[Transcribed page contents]

########################################

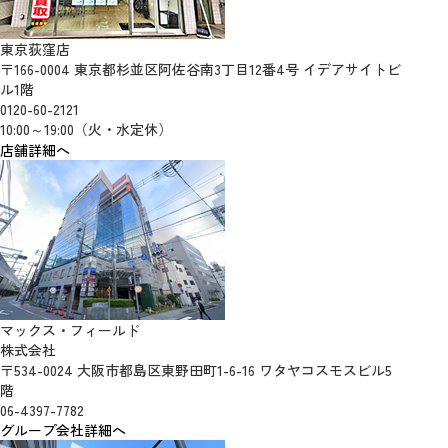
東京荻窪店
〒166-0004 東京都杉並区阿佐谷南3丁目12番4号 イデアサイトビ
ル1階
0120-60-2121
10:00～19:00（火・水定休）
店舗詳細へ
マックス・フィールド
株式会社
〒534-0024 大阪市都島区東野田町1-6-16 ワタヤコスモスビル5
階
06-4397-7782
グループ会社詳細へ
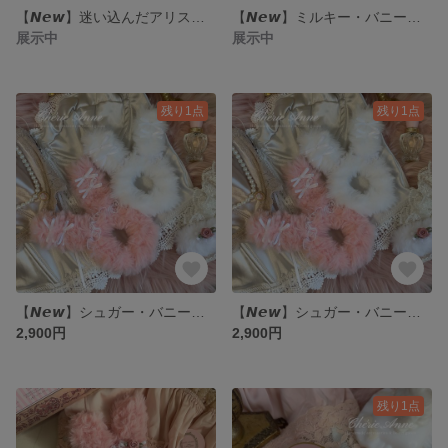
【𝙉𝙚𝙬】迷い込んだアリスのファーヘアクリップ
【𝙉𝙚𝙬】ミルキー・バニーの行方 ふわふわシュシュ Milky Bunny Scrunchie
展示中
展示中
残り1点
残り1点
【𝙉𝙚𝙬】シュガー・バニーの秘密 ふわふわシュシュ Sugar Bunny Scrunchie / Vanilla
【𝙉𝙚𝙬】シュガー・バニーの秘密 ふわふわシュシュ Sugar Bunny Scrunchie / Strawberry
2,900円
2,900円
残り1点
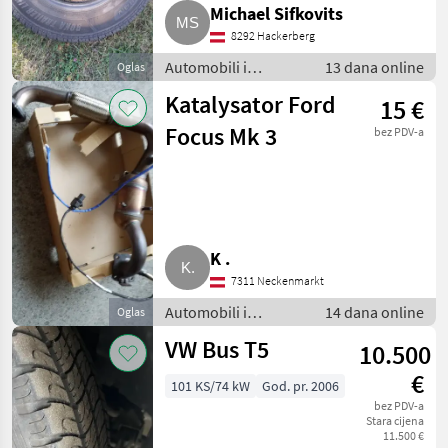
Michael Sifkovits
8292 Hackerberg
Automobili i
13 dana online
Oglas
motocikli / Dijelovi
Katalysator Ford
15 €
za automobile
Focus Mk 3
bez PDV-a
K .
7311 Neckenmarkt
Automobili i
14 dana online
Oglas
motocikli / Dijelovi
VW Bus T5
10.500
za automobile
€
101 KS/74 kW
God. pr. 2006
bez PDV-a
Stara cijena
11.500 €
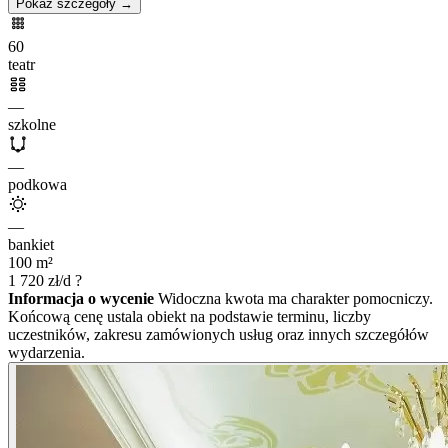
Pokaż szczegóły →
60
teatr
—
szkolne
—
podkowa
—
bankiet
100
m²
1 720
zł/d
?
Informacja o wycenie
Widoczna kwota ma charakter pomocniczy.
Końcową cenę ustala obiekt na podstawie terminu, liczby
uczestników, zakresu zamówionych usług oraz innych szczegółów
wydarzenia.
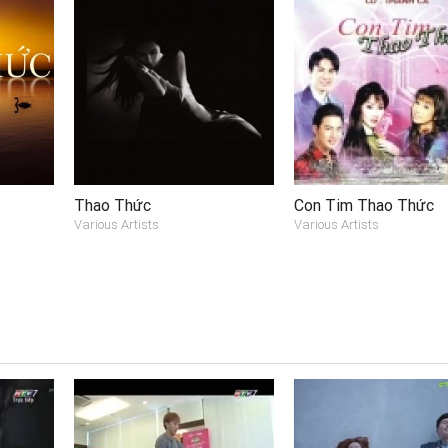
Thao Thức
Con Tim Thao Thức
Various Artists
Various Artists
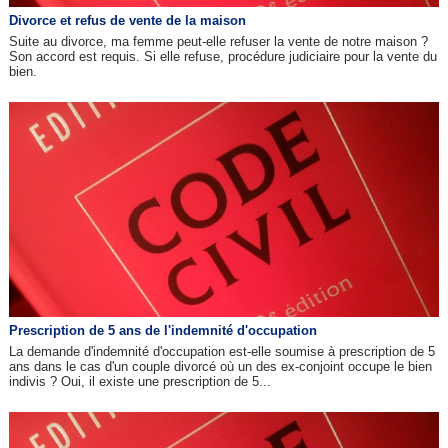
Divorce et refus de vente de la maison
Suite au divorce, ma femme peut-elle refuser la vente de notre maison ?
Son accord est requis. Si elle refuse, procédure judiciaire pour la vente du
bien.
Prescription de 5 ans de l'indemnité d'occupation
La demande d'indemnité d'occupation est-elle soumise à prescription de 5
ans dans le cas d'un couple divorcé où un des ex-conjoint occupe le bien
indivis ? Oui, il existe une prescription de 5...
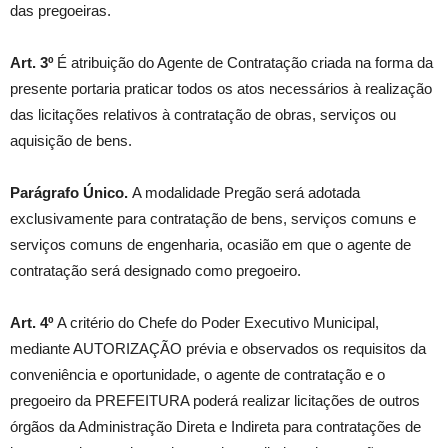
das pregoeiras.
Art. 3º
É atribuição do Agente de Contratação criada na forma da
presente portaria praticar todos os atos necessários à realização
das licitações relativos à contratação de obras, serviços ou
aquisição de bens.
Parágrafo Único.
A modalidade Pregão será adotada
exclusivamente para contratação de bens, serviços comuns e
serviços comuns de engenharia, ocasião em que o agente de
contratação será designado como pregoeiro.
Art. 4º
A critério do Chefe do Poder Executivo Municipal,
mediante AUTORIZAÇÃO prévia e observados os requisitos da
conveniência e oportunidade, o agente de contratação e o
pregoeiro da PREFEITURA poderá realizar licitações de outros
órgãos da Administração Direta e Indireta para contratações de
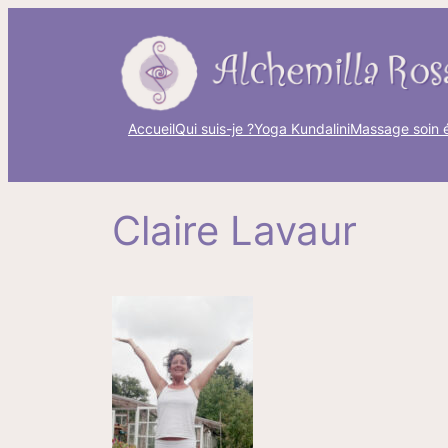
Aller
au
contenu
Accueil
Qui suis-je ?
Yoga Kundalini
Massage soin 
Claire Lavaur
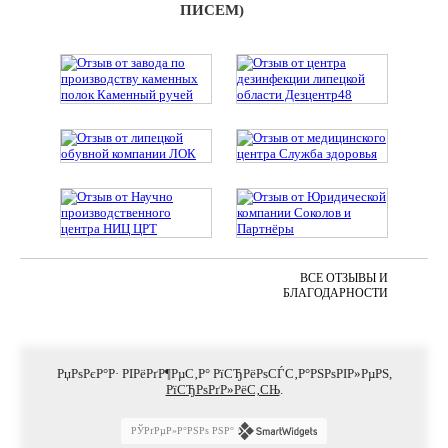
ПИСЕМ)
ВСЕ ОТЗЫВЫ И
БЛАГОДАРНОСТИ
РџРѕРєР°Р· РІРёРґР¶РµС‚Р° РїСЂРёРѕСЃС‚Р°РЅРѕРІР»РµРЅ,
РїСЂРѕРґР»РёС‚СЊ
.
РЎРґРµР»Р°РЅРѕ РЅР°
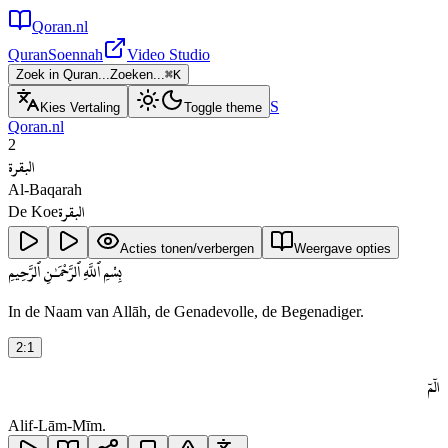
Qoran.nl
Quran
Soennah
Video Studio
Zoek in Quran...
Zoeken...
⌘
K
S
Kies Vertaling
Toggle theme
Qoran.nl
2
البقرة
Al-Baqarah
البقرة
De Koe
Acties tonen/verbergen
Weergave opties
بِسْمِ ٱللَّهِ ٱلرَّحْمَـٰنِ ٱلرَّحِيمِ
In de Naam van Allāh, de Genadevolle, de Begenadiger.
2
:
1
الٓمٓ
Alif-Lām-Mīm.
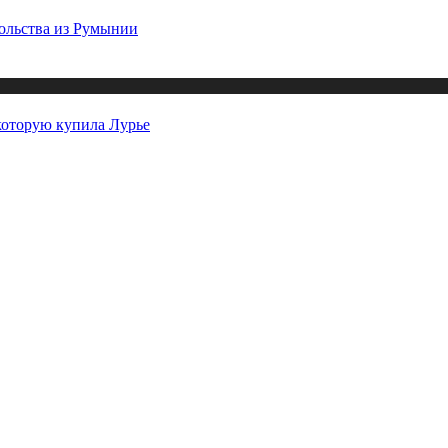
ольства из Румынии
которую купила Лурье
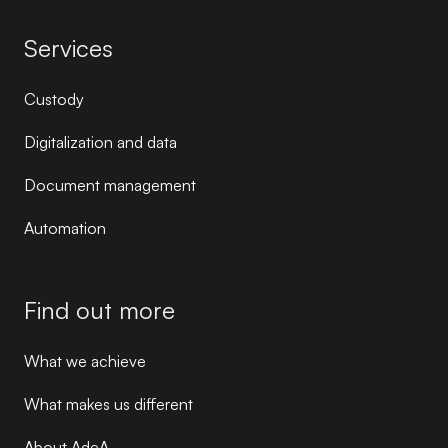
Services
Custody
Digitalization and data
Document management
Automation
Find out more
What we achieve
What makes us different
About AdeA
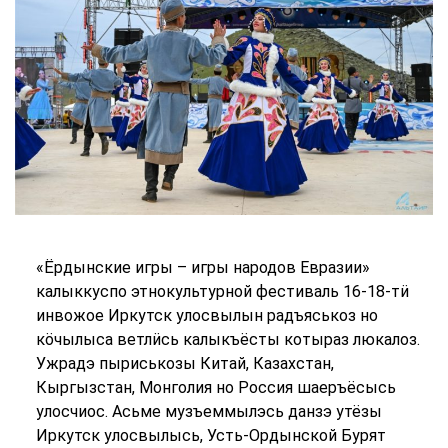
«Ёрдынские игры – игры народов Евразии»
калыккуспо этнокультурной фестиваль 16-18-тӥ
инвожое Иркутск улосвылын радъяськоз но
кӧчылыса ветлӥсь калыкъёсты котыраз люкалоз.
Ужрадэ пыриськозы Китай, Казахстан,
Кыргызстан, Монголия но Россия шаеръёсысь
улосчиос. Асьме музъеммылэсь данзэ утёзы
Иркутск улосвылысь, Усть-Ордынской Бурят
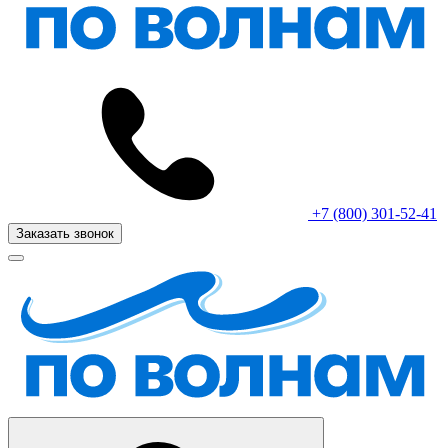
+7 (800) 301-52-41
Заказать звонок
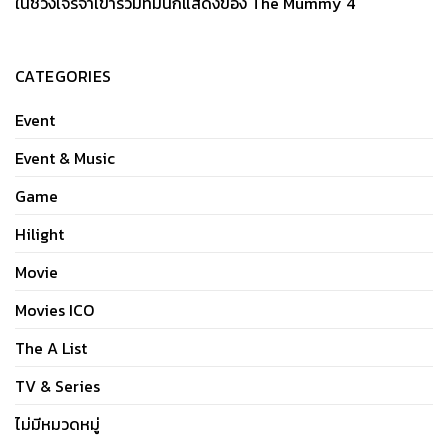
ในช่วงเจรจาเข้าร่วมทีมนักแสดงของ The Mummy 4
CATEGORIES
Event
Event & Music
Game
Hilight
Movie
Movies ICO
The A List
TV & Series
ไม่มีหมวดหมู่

########################################

Gather each line from the entries above that includes the word "pregoeiro".

• _ANSWER FOR THIS EXERCISE_:
contratação será designado como pregoeiro.
pregoeiro da PREFEITURA poderá realizar licitações de outros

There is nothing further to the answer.